InfluxDB Basics: Getting Started with Time-Series Data

Introduction

Time-series data is the foundation of modern monitoring, IoT, and analytics applications. Whether you’re tracking server metrics, sensor readings, or financial prices, you need a database optimized for timestamped data. InfluxDB, built by InfluxData, is the leading open-source time-series database that handles high write and query throughput while providing a powerful query language.

InfluxDB differs from relational databases by natively understanding time. It provides specialized functions for time-series analysis, automatic data downsampling, and retention policies.

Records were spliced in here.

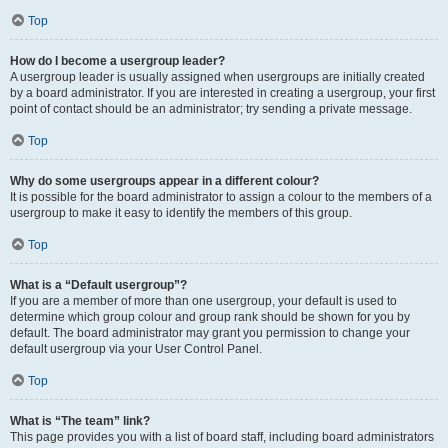
Top
How do I become a usergroup leader?
A usergroup leader is usually assigned when usergroups are initially created
by a board administrator. If you are interested in creating a usergroup, your first
point of contact should be an administrator; try sending a private message.
Top
Why do some usergroups appear in a different colour?
It is possible for the board administrator to assign a colour to the members of a
usergroup to make it easy to identify the members of this group.
Top
What is a “Default usergroup”?
If you are a member of more than one usergroup, your default is used to
determine which group colour and group rank should be shown for you by
default. The board administrator may grant you permission to change your
default usergroup via your User Control Panel.
Top
What is “The team” link?
This page provides you with a list of board staff, including board administrators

In this article, we explore InfluxDB fundamentals: data model, line protocol, InfluxQL, and practical examples.

Understanding the Data Model

InfluxDB organizes data hierarchically: measurements, tags, fields, and timestamps.

Measurements

A measurement is like a SQL table containing time-series data:

measurement: cpu

This is similar to a table name in relational databases.

Tags and Fields

InfluxDB distinguishes between indexed and non-indexed data:

-- Tags: indexed, used for filtering (low cardinality)
-- Fields: not indexed, stored as values (high cardinality)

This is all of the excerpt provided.